Dr. Cynthia Payne is a board certified optometrist specializing in the treatment and management of ocular disease and the owner of Trendsetter Eyewear. She enjoys working with people to improve their vision, assess the health of their eyes and treat eye disease. She also provides pre- and post-operative care for patients at LASIK of Nevada in Las Vegas and Reno. Motivated by the freedom optometry provides, from the ability to practice anywhere, choosing to be self-employed or work for another doctor full time- or part-time, to working in research and teaching; Dr. Payne chose the field of optometry. Dr. Payne has been practicing in private optometry since 1997 and opened Trendsetter Eyewear in 2011.

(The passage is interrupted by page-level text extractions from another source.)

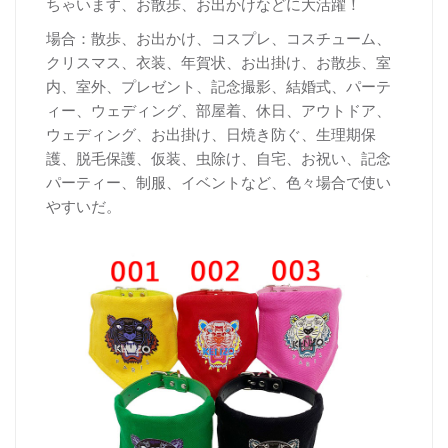
ちゃいます、お散歩、お出かけなどに大活躍！
場合：散歩、お出かけ、コスプレ、コスチューム、
クリスマス、衣装、年賀状、お出掛け、お散歩、室
内、室外、プレゼント、記念撮影、結婚式、パーテ
ィー、ウェディング、部屋着、休日、アウトドア、
ウェディング、お出掛け、日焼き防ぐ、生理期保
護、脱毛保護、仮装、虫除け、自宅、お祝い、記念
パーティー、制服、イベントなど、色々場合で使い
やすいだ。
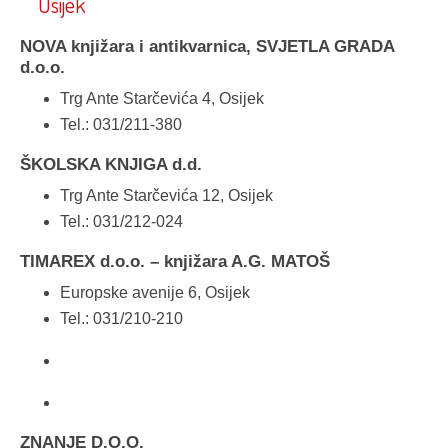
Osijek
NOVA knjižara i antikvarnica, SVJETLA GRADA
d.o.o.
Trg Ante Starčevića 4, Osijek
Tel.: 031/211-380
ŠKOLSKA KNJIGA d.d.
Trg Ante Starčevića 12, Osijek
Tel.: 031/212-024
TIMAREX d.o.o. – knjižara A.G. MATOŠ
Europske avenije 6, Osijek
Tel.: 031/210-210
ZNANJE D.O.O.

Dr. Payne attended the Southern College of Optometry in Memphis, where she earned her Doctorate of Optometry. A graduate of Lincoln Memorial University in Harrogate, Tennessee, she received a Bachelor of Science with a major in biology and a minor in chemistry. She also completed one year of graduate study at the University of Tennessee, Memphis in neuroscience and worked for an additional two years as a research assistant in cancer pharmacology at the University of Tennessee, Memphis.
What are some of the current technical advances in the field?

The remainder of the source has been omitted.